I believe I made a post about this a few months back, but there are a few things to consider, I think.
During this time, the cold war was hitting its peak, if not at its peak already, and hippies, for many older folk like Rick, were as anti-western as you could get.
In eyes of the preceding generation, they were no better than communists. They eschewed the occidental ideals of working hard, contributing to society, and making something of themselves. They were anti-establishment, circumspect of the negative effects of consumerism, but blind to the positives of capitalism. In short, they were anti-American, and given that Rick Dalton and the older generation fought for American ideals, Rick saw them as stepping on their sacrifices. In the film, they're freeloaders. Their only visible line of work is providing sightseeing on horseback for tourists, hardly a job that requires much effort. They were against working hard which, at the time, was seen as an integral part of American culture. I reckon a large part of why Americans work more on average than any other nation is because of these instilled beliefs.

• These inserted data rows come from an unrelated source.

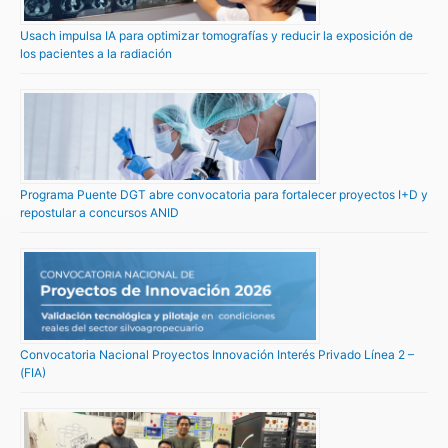
Usach impulsa IA para optimizar tomografías y reducir la exposición de
los pacientes a la radiación
Programa Puente DGT abre convocatoria para fortalecer proyectos I+D y
repostular a concursos ANID
Convocatoria Nacional Proyectos Innovación Interés Privado Línea 2 –
(FIA)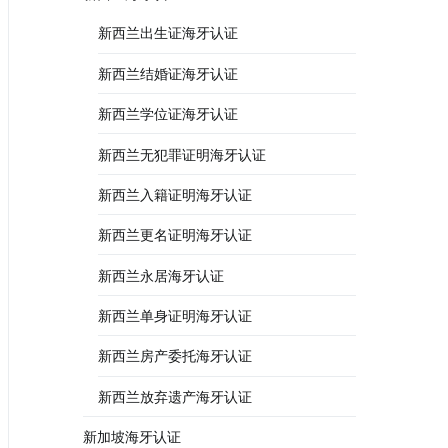
新西兰出生证海牙认证
新西兰结婚证海牙认证
新西兰学位证海牙认证
新西兰无犯罪证明海牙认证
新西兰入籍证明海牙认证
新西兰更名证明海牙认证
新西兰永居海牙认证
新西兰单身证明海牙认证
新西兰房产委托海牙认证
新西兰放弃遗产海牙认证
新加坡海牙认证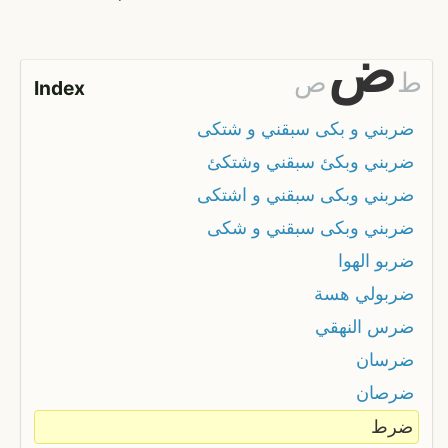
ض
ط
ص
Index
ضربني و بكى سبقني و شتكى
ضربني وبكئ سبقني وشتكئ
ضربني وبكى سبقني و اشتكى
ضربني وبكى سبقني و شكى
ضربو الهوا
ضربولي هسة
ضرس النهقي
ضرسان
ضرصان
ضرط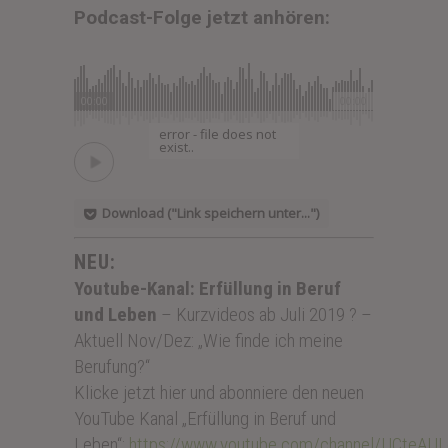
Podcast-Folge jetzt anhören:
00:00
00:00
error - file does not
exist..
Download ("Link speichern unter...")
NEU:
Youtube-Kanal: Erfüllung in Beruf
und Leben
– Kurzvideos ab Juli 2019 ? –
Aktuell Nov/Dez: „Wie finde ich meine
Berufung?“
Klicke jetzt hier und abonniere den neuen
YouTube Kanal „Erfüllung in Beruf und
Leben“:
https://www.youtube.com/channel/UCteA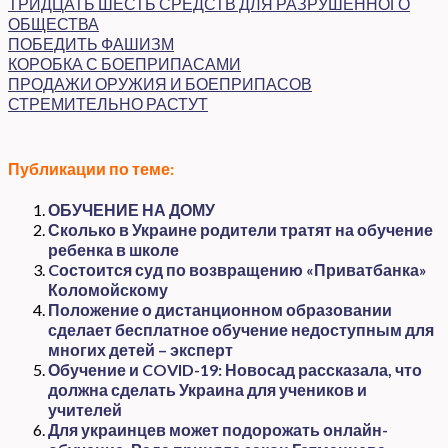
ТРИДЦАТЬ ШЕСТЬ СРЕДСТВ ДЛЯ РАЗРУШЕННОГО
ОБЩЕСТВА
ПОБЕДИТЬ ФАШИЗМ
КОРОБКА С БОЕПРИПАСАМИ
ПРОДАЖИ ОРУЖИЯ И БОЕПРИПАСОВ
СТРЕМИТЕЛЬНО РАСТУТ
Публикации по теме:
ОБУЧЕНИЕ НА ДОМУ
Сколько в Украине родители тратят на обучение
ребенка в школе
Cостоится суд по возвращению «Приватбанка»
Коломойскому
Положение о дистанционном образовании
сделает бесплатное обучение недоступным для
многих детей – эксперт
Обучение и COVID-19: Новосад рассказала, что
должна сделать Украина для учеников и
учителей
Для украинцев может подорожать онлайн-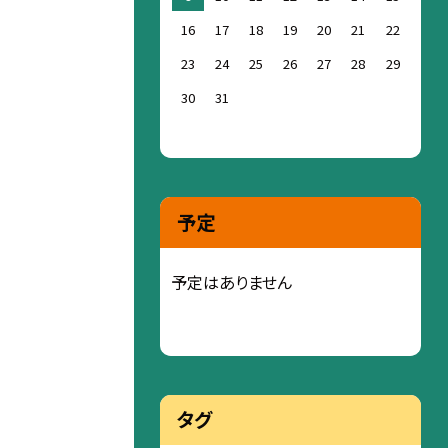
16
17
18
19
20
21
22
23
24
25
26
27
28
29
30
31
予定
予定はありません
タグ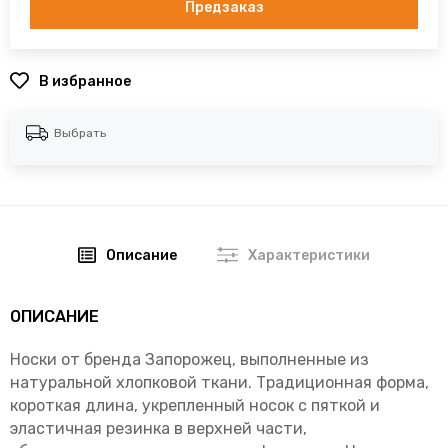
Предзаказ
В избранное
Выбрать
Описание
Характеристики
ОПИСАНИЕ
Носки от бренда Запорожец, выполненные из
натуральной хлопковой ткани. Традиционная форма,
короткая длина, укрепленный носок с пяткой и
эластичная резинка в верхней части,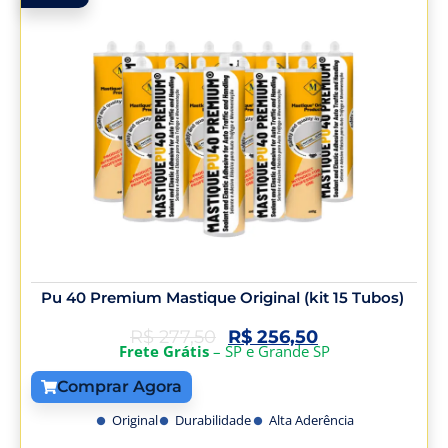
Pu 40 Premium Mastique Original (kit 15 Tubos)
R$
277,50
R$
256,50
Frete Grátis
– SP e Grande SP
Comprar Agora
Original
Durabilidade
Alta Aderência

The hippies, in some respects, were akin to the millennials, in the sense that they were too young to have served in either the Korean and Vietnamese war or in the Gulf and Iraqi/Afghan war. Although millennials don't have a subculture, they're colloquially and disparaging referred to as such. They were idealistic, and as with many ideals, what looks good on paper more often than not resembles what Tarantino depicted in the film, disarray.